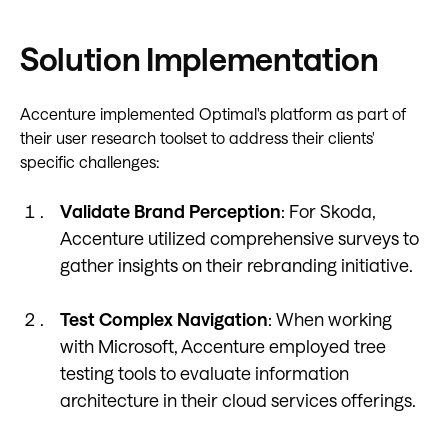
Solution Implementation
Accenture implemented Optimal's platform as part of
their user research toolset to address their clients'
specific challenges:
Validate Brand Perception
: For Skoda,
Accenture utilized comprehensive surveys to
gather insights on their rebranding initiative.
Test Complex Navigation
: When working
with Microsoft, Accenture employed tree
testing tools to evaluate information
architecture in their cloud services offerings.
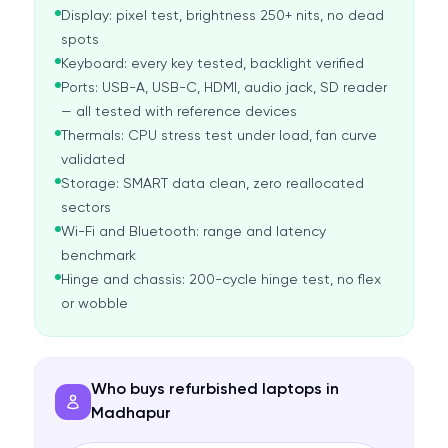
Display: pixel test, brightness 250+ nits, no dead
spots
Keyboard: every key tested, backlight verified
Ports: USB-A, USB-C, HDMI, audio jack, SD reader
— all tested with reference devices
Thermals: CPU stress test under load, fan curve
validated
Storage: SMART data clean, zero reallocated
sectors
Wi-Fi and Bluetooth: range and latency
benchmark
Hinge and chassis: 200-cycle hinge test, no flex
or wobble
Who buys refurbished laptops in
Madhapur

TASK BRIEF.
Exactly and only the lines from the line containing "Display: pixel test, brightness" through the last line of the entries should be copied, both ends included.

FINAL ANSWER.
Display: pixel test, brightness 250+ nits, no dead
spots
Keyboard: every key tested, backlight verified
Ports: USB-A, USB-C, HDMI, audio jack, SD reader
— all tested with reference devices
Thermals: CPU stress test under load, fan curve
validated
Storage: SMART data clean, zero reallocated
sectors
Wi-Fi and Bluetooth: range and latency
benchmark
Hinge and chassis: 200-cycle hinge test, no flex
or wobble
Who buys refurbished laptops in
Madhapur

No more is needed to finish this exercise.